The International Health Facility Diversion Association estimates that at least 37,000 diversion incidents occur in U.S. facilities each year, and this number is likely underreported.1 According to the Wolters Kluwer Invistics survey, “The State of Drug Diversion 2023 Report,” only 40% of executives are very confident in the efficacy of their drug diversion detection programs, with a majority (67%) of executives planning to strengthen their drug diversion efforts in 2023.

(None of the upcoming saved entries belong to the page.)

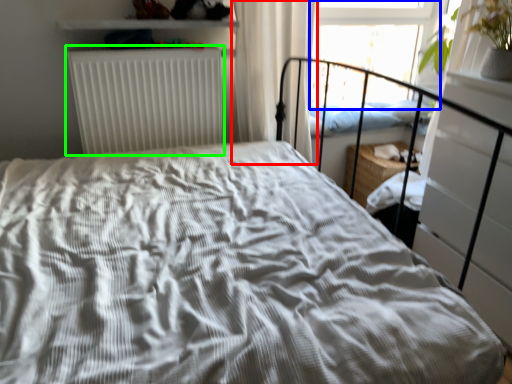 Question: Which object is positioned closest to curtain (highlighted by a red box)? Select from window screen (highlighted by a blue box) and radiator (highlighted by a green box).

Choices:
 (A) window screen
 (B) radiator

Answer: (B) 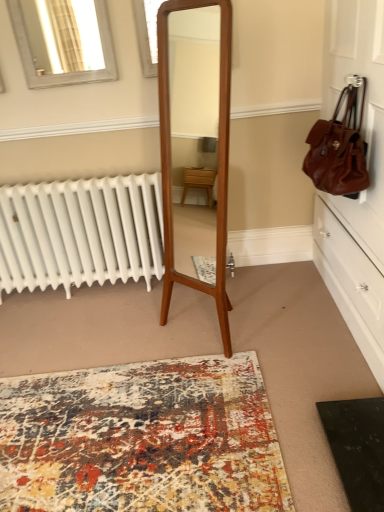 Question: In terms of size, does matte brown leather dresser at right appear bigger or smaller than silver metallic window at upper left, the second window positioned from the right?

Choices:
 (A) big
 (B) small

Answer: (A)

Question: Is matte brown leather dresser at right wider or thinner than silver metallic window at upper left, the second window positioned from the right?

Choices:
 (A) wide
 (B) thin

Answer: (A)

Question: Which is nearer to the textured multicolor rug at center?

Choices:
 (A) brown leather handbag at upper right
 (B) matte brown leather dresser at right
 (C) matte glass window at upper center, which is counted as the second window, starting from the left
 (D) silver metallic window at upper left, which is the first window from left to right

Answer: (B)

Question: Which object is positioned farthest from the brown leather handbag at upper right?

Choices:
 (A) matte brown leather dresser at right
 (B) textured multicolor rug at center
 (C) matte glass window at upper center, which is counted as the second window, starting from the left
 (D) silver metallic window at upper left, which is the first window from left to right

Answer: (D) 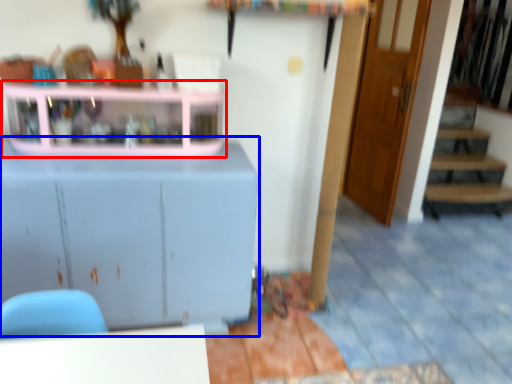 Question: Which object is closer to the camera taking this photo, shelf (highlighted by a red box) or cabinetry (highlighted by a blue box)?

Choices:
 (A) shelf
 (B) cabinetry

Answer: (B)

Improving inconsistent drug diversion processes
Drug diversion detection has historically been a manual and time intensive process, with 71% of respondents reporting that their team spends eight or more hours on each investigation. Hospitals and ambulatory settings also struggle with consistency when it comes to managing detection programs. When questioned about the impact of the COVID-19 pandemic on their drug diversion programs, 69% of respondents pointed to the increased presence of floating staff or contract workers as the primary factor that made drug diversion detection more challenging.
“With staff shortages and use of contract workers at an all-time high, hospitals may see inconsistency in their drug diversion detection efforts,” said Karen Kobelski, Vice President and General Manager of Clinical Surveillance Compliance & Data Solutions, Wolters Kluwer, Health. “Given the risks to patient safety and clinical teams, as well as the potential reputational and financial impact on the hospital itself, hospital leadership should consider how sophisticated technology can keep these programs running smoothly. As one of our respondents commented, ‘If you do not have any drug diversion, then you are not looking hard enough.’
Artificial intelligence (AI) represents a significant opportunity to improve drug diversion detection efforts across a hospital or health system. By monitoring patterns in data over time and across multiple hospital systems, programs incorporating advanced technologies can support increased hospital detection of diversion and improved patient safety.
Embracing AI for drug diversion detection
Recognizing the significant benefits of AI in diversion detection, more organizations have taken the next step forward in leveraging the latest cutting-edge technology to tackle their institutions’ diversion detection gaps. Since the initial survey in 2019, hospitals that report using machine learning to detect patterns of diversion and automatically flag potential cases have nearly doubled (29% to 56%). These facilities are also more confident in their drug diversion programs, with more than half of executives who use AI tools (53%) reporting they are very confident in the efficacy of their diversion detection efforts.
“Hospitals don’t always have the staff to dedicate to an ongoing diversion detection program as they balance more acute patient needs. AI-powered tools continually running in the background enable healthcare providers and leaders to feel more confident they are able to keep their patients and staff safe from diversion,” Ms. Kobelski continued. “AI-based diversion detection programs can do the hard work of sifting through mountains of data to find suspect cases so resource-strapped hospitals can run an effective program and ensure diversion is detected.”